Diálogos com o teatro popular no Nordeste
por Joana Abreu Oliveira
Mestranda em Arte na UnB, atriz e arte-educadora
CAMAROTTI, Marco. Resistência e voz: o teatro do povo do Nordeste. Recife: Ed. Universitária da UFPE, 2001. 313 p.
Embora seja possível encontrar uma profusão de manifestações folclóricas no Brasil e especialmente no Nordeste do país, poucos são os estudos aprofundados a esse respeito. É, entre outras coisas, com o intuito de diminuir tal lacuna no que toca ao Teatro Folclórico Nordestino, que o professor, ator e encenador pernambucano Marco Camarotti apresenta suas investigações no livro Resistência e voz: o teatro do povo do Nordeste. Tais investigações giram em torno da origem, das características e do sentido contemporâneo de quatro formas de teatro folclórico representadas no Nordeste do país: o Bumba-meu-boi, a Chegança, o Pastoril e o Mamulengo. Tais formas foram escolhidas por serem, em sua opinião, as que apresentam estrutura dramática mais claramente definida.
A hipótese do autor é que tais manifestações são não apenas restos dos rituais religiosos pré-históricos, como apontam algumas correntes de estudo, mas expressão de relações sociais e políticas. Tal hipótese faz com que Camarotti busque o diálogo com disciplinas como a Antropologia Social e a Sociologia da Arte, a fim de construir uma metodologia adequada para desenvolver suas reflexões e chegar a algumas conclusões. Com o intuito de fundamentar as idéias expostas, na primeira parte do livro, o leitor tem a possibilidade de entrar em contato com informações bem completas a respeito das conexões entre teatro, ritual e teatro folclórico.
A habilidade em tecer relações e diálogos entre autores e correntes de pensamento preocupados com o objeto em questão é um dos méritos do livro que traz ainda um cuidadoso levantamento do histórico e dos símbolos envolvidos em cada uma das quatro formas teatrais escolhidas. Em relação a essa reunião de símbolos, é possível que a obra seja uma das referências mais completas da atualidade, especialmente por trazer a contribuição de questionar a situação de muitos desses símbolos em nossa contemporaneidade. Referência tão abrangente e cuidadosa talvez deixe o leitor desejoso de que alguns símbolos citados fossem mais profundamente explorados.

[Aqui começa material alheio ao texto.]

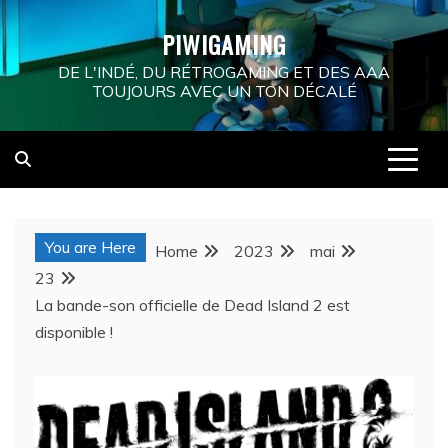
Skip
PIWIGAMING
to
content
DE L'INDÉ, DU RÉTROGAMING ET DES AAA
TOUJOURS AVEC UN TON DÉCALÉ
You are Here
Home
2023
mai
23
La bande-son officielle de Dead Island 2 est
disponible !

É importante ressaltar que essa abrangência da pesquisa dá-se em relação à maneira como tais manifestações são realizadas em Pernambuco. Embora o autor cite, entre outros, exemplos do Bumba-meu-boi do Maranhão ou da Chegança da Paraíba, esses surgem apenas no sentido de possibilitar uma visão mais clara da maneira como o folguedo se manifesta em Pernambuco. Isso é bastante compreensível se pensarmos que seria necessário outro estudo, talvez do mesmo porte, para abarcar as especificidades das manifestações em cada um dos outros Estados em que ainda existem, e, certamente, não era essa a intenção do autor.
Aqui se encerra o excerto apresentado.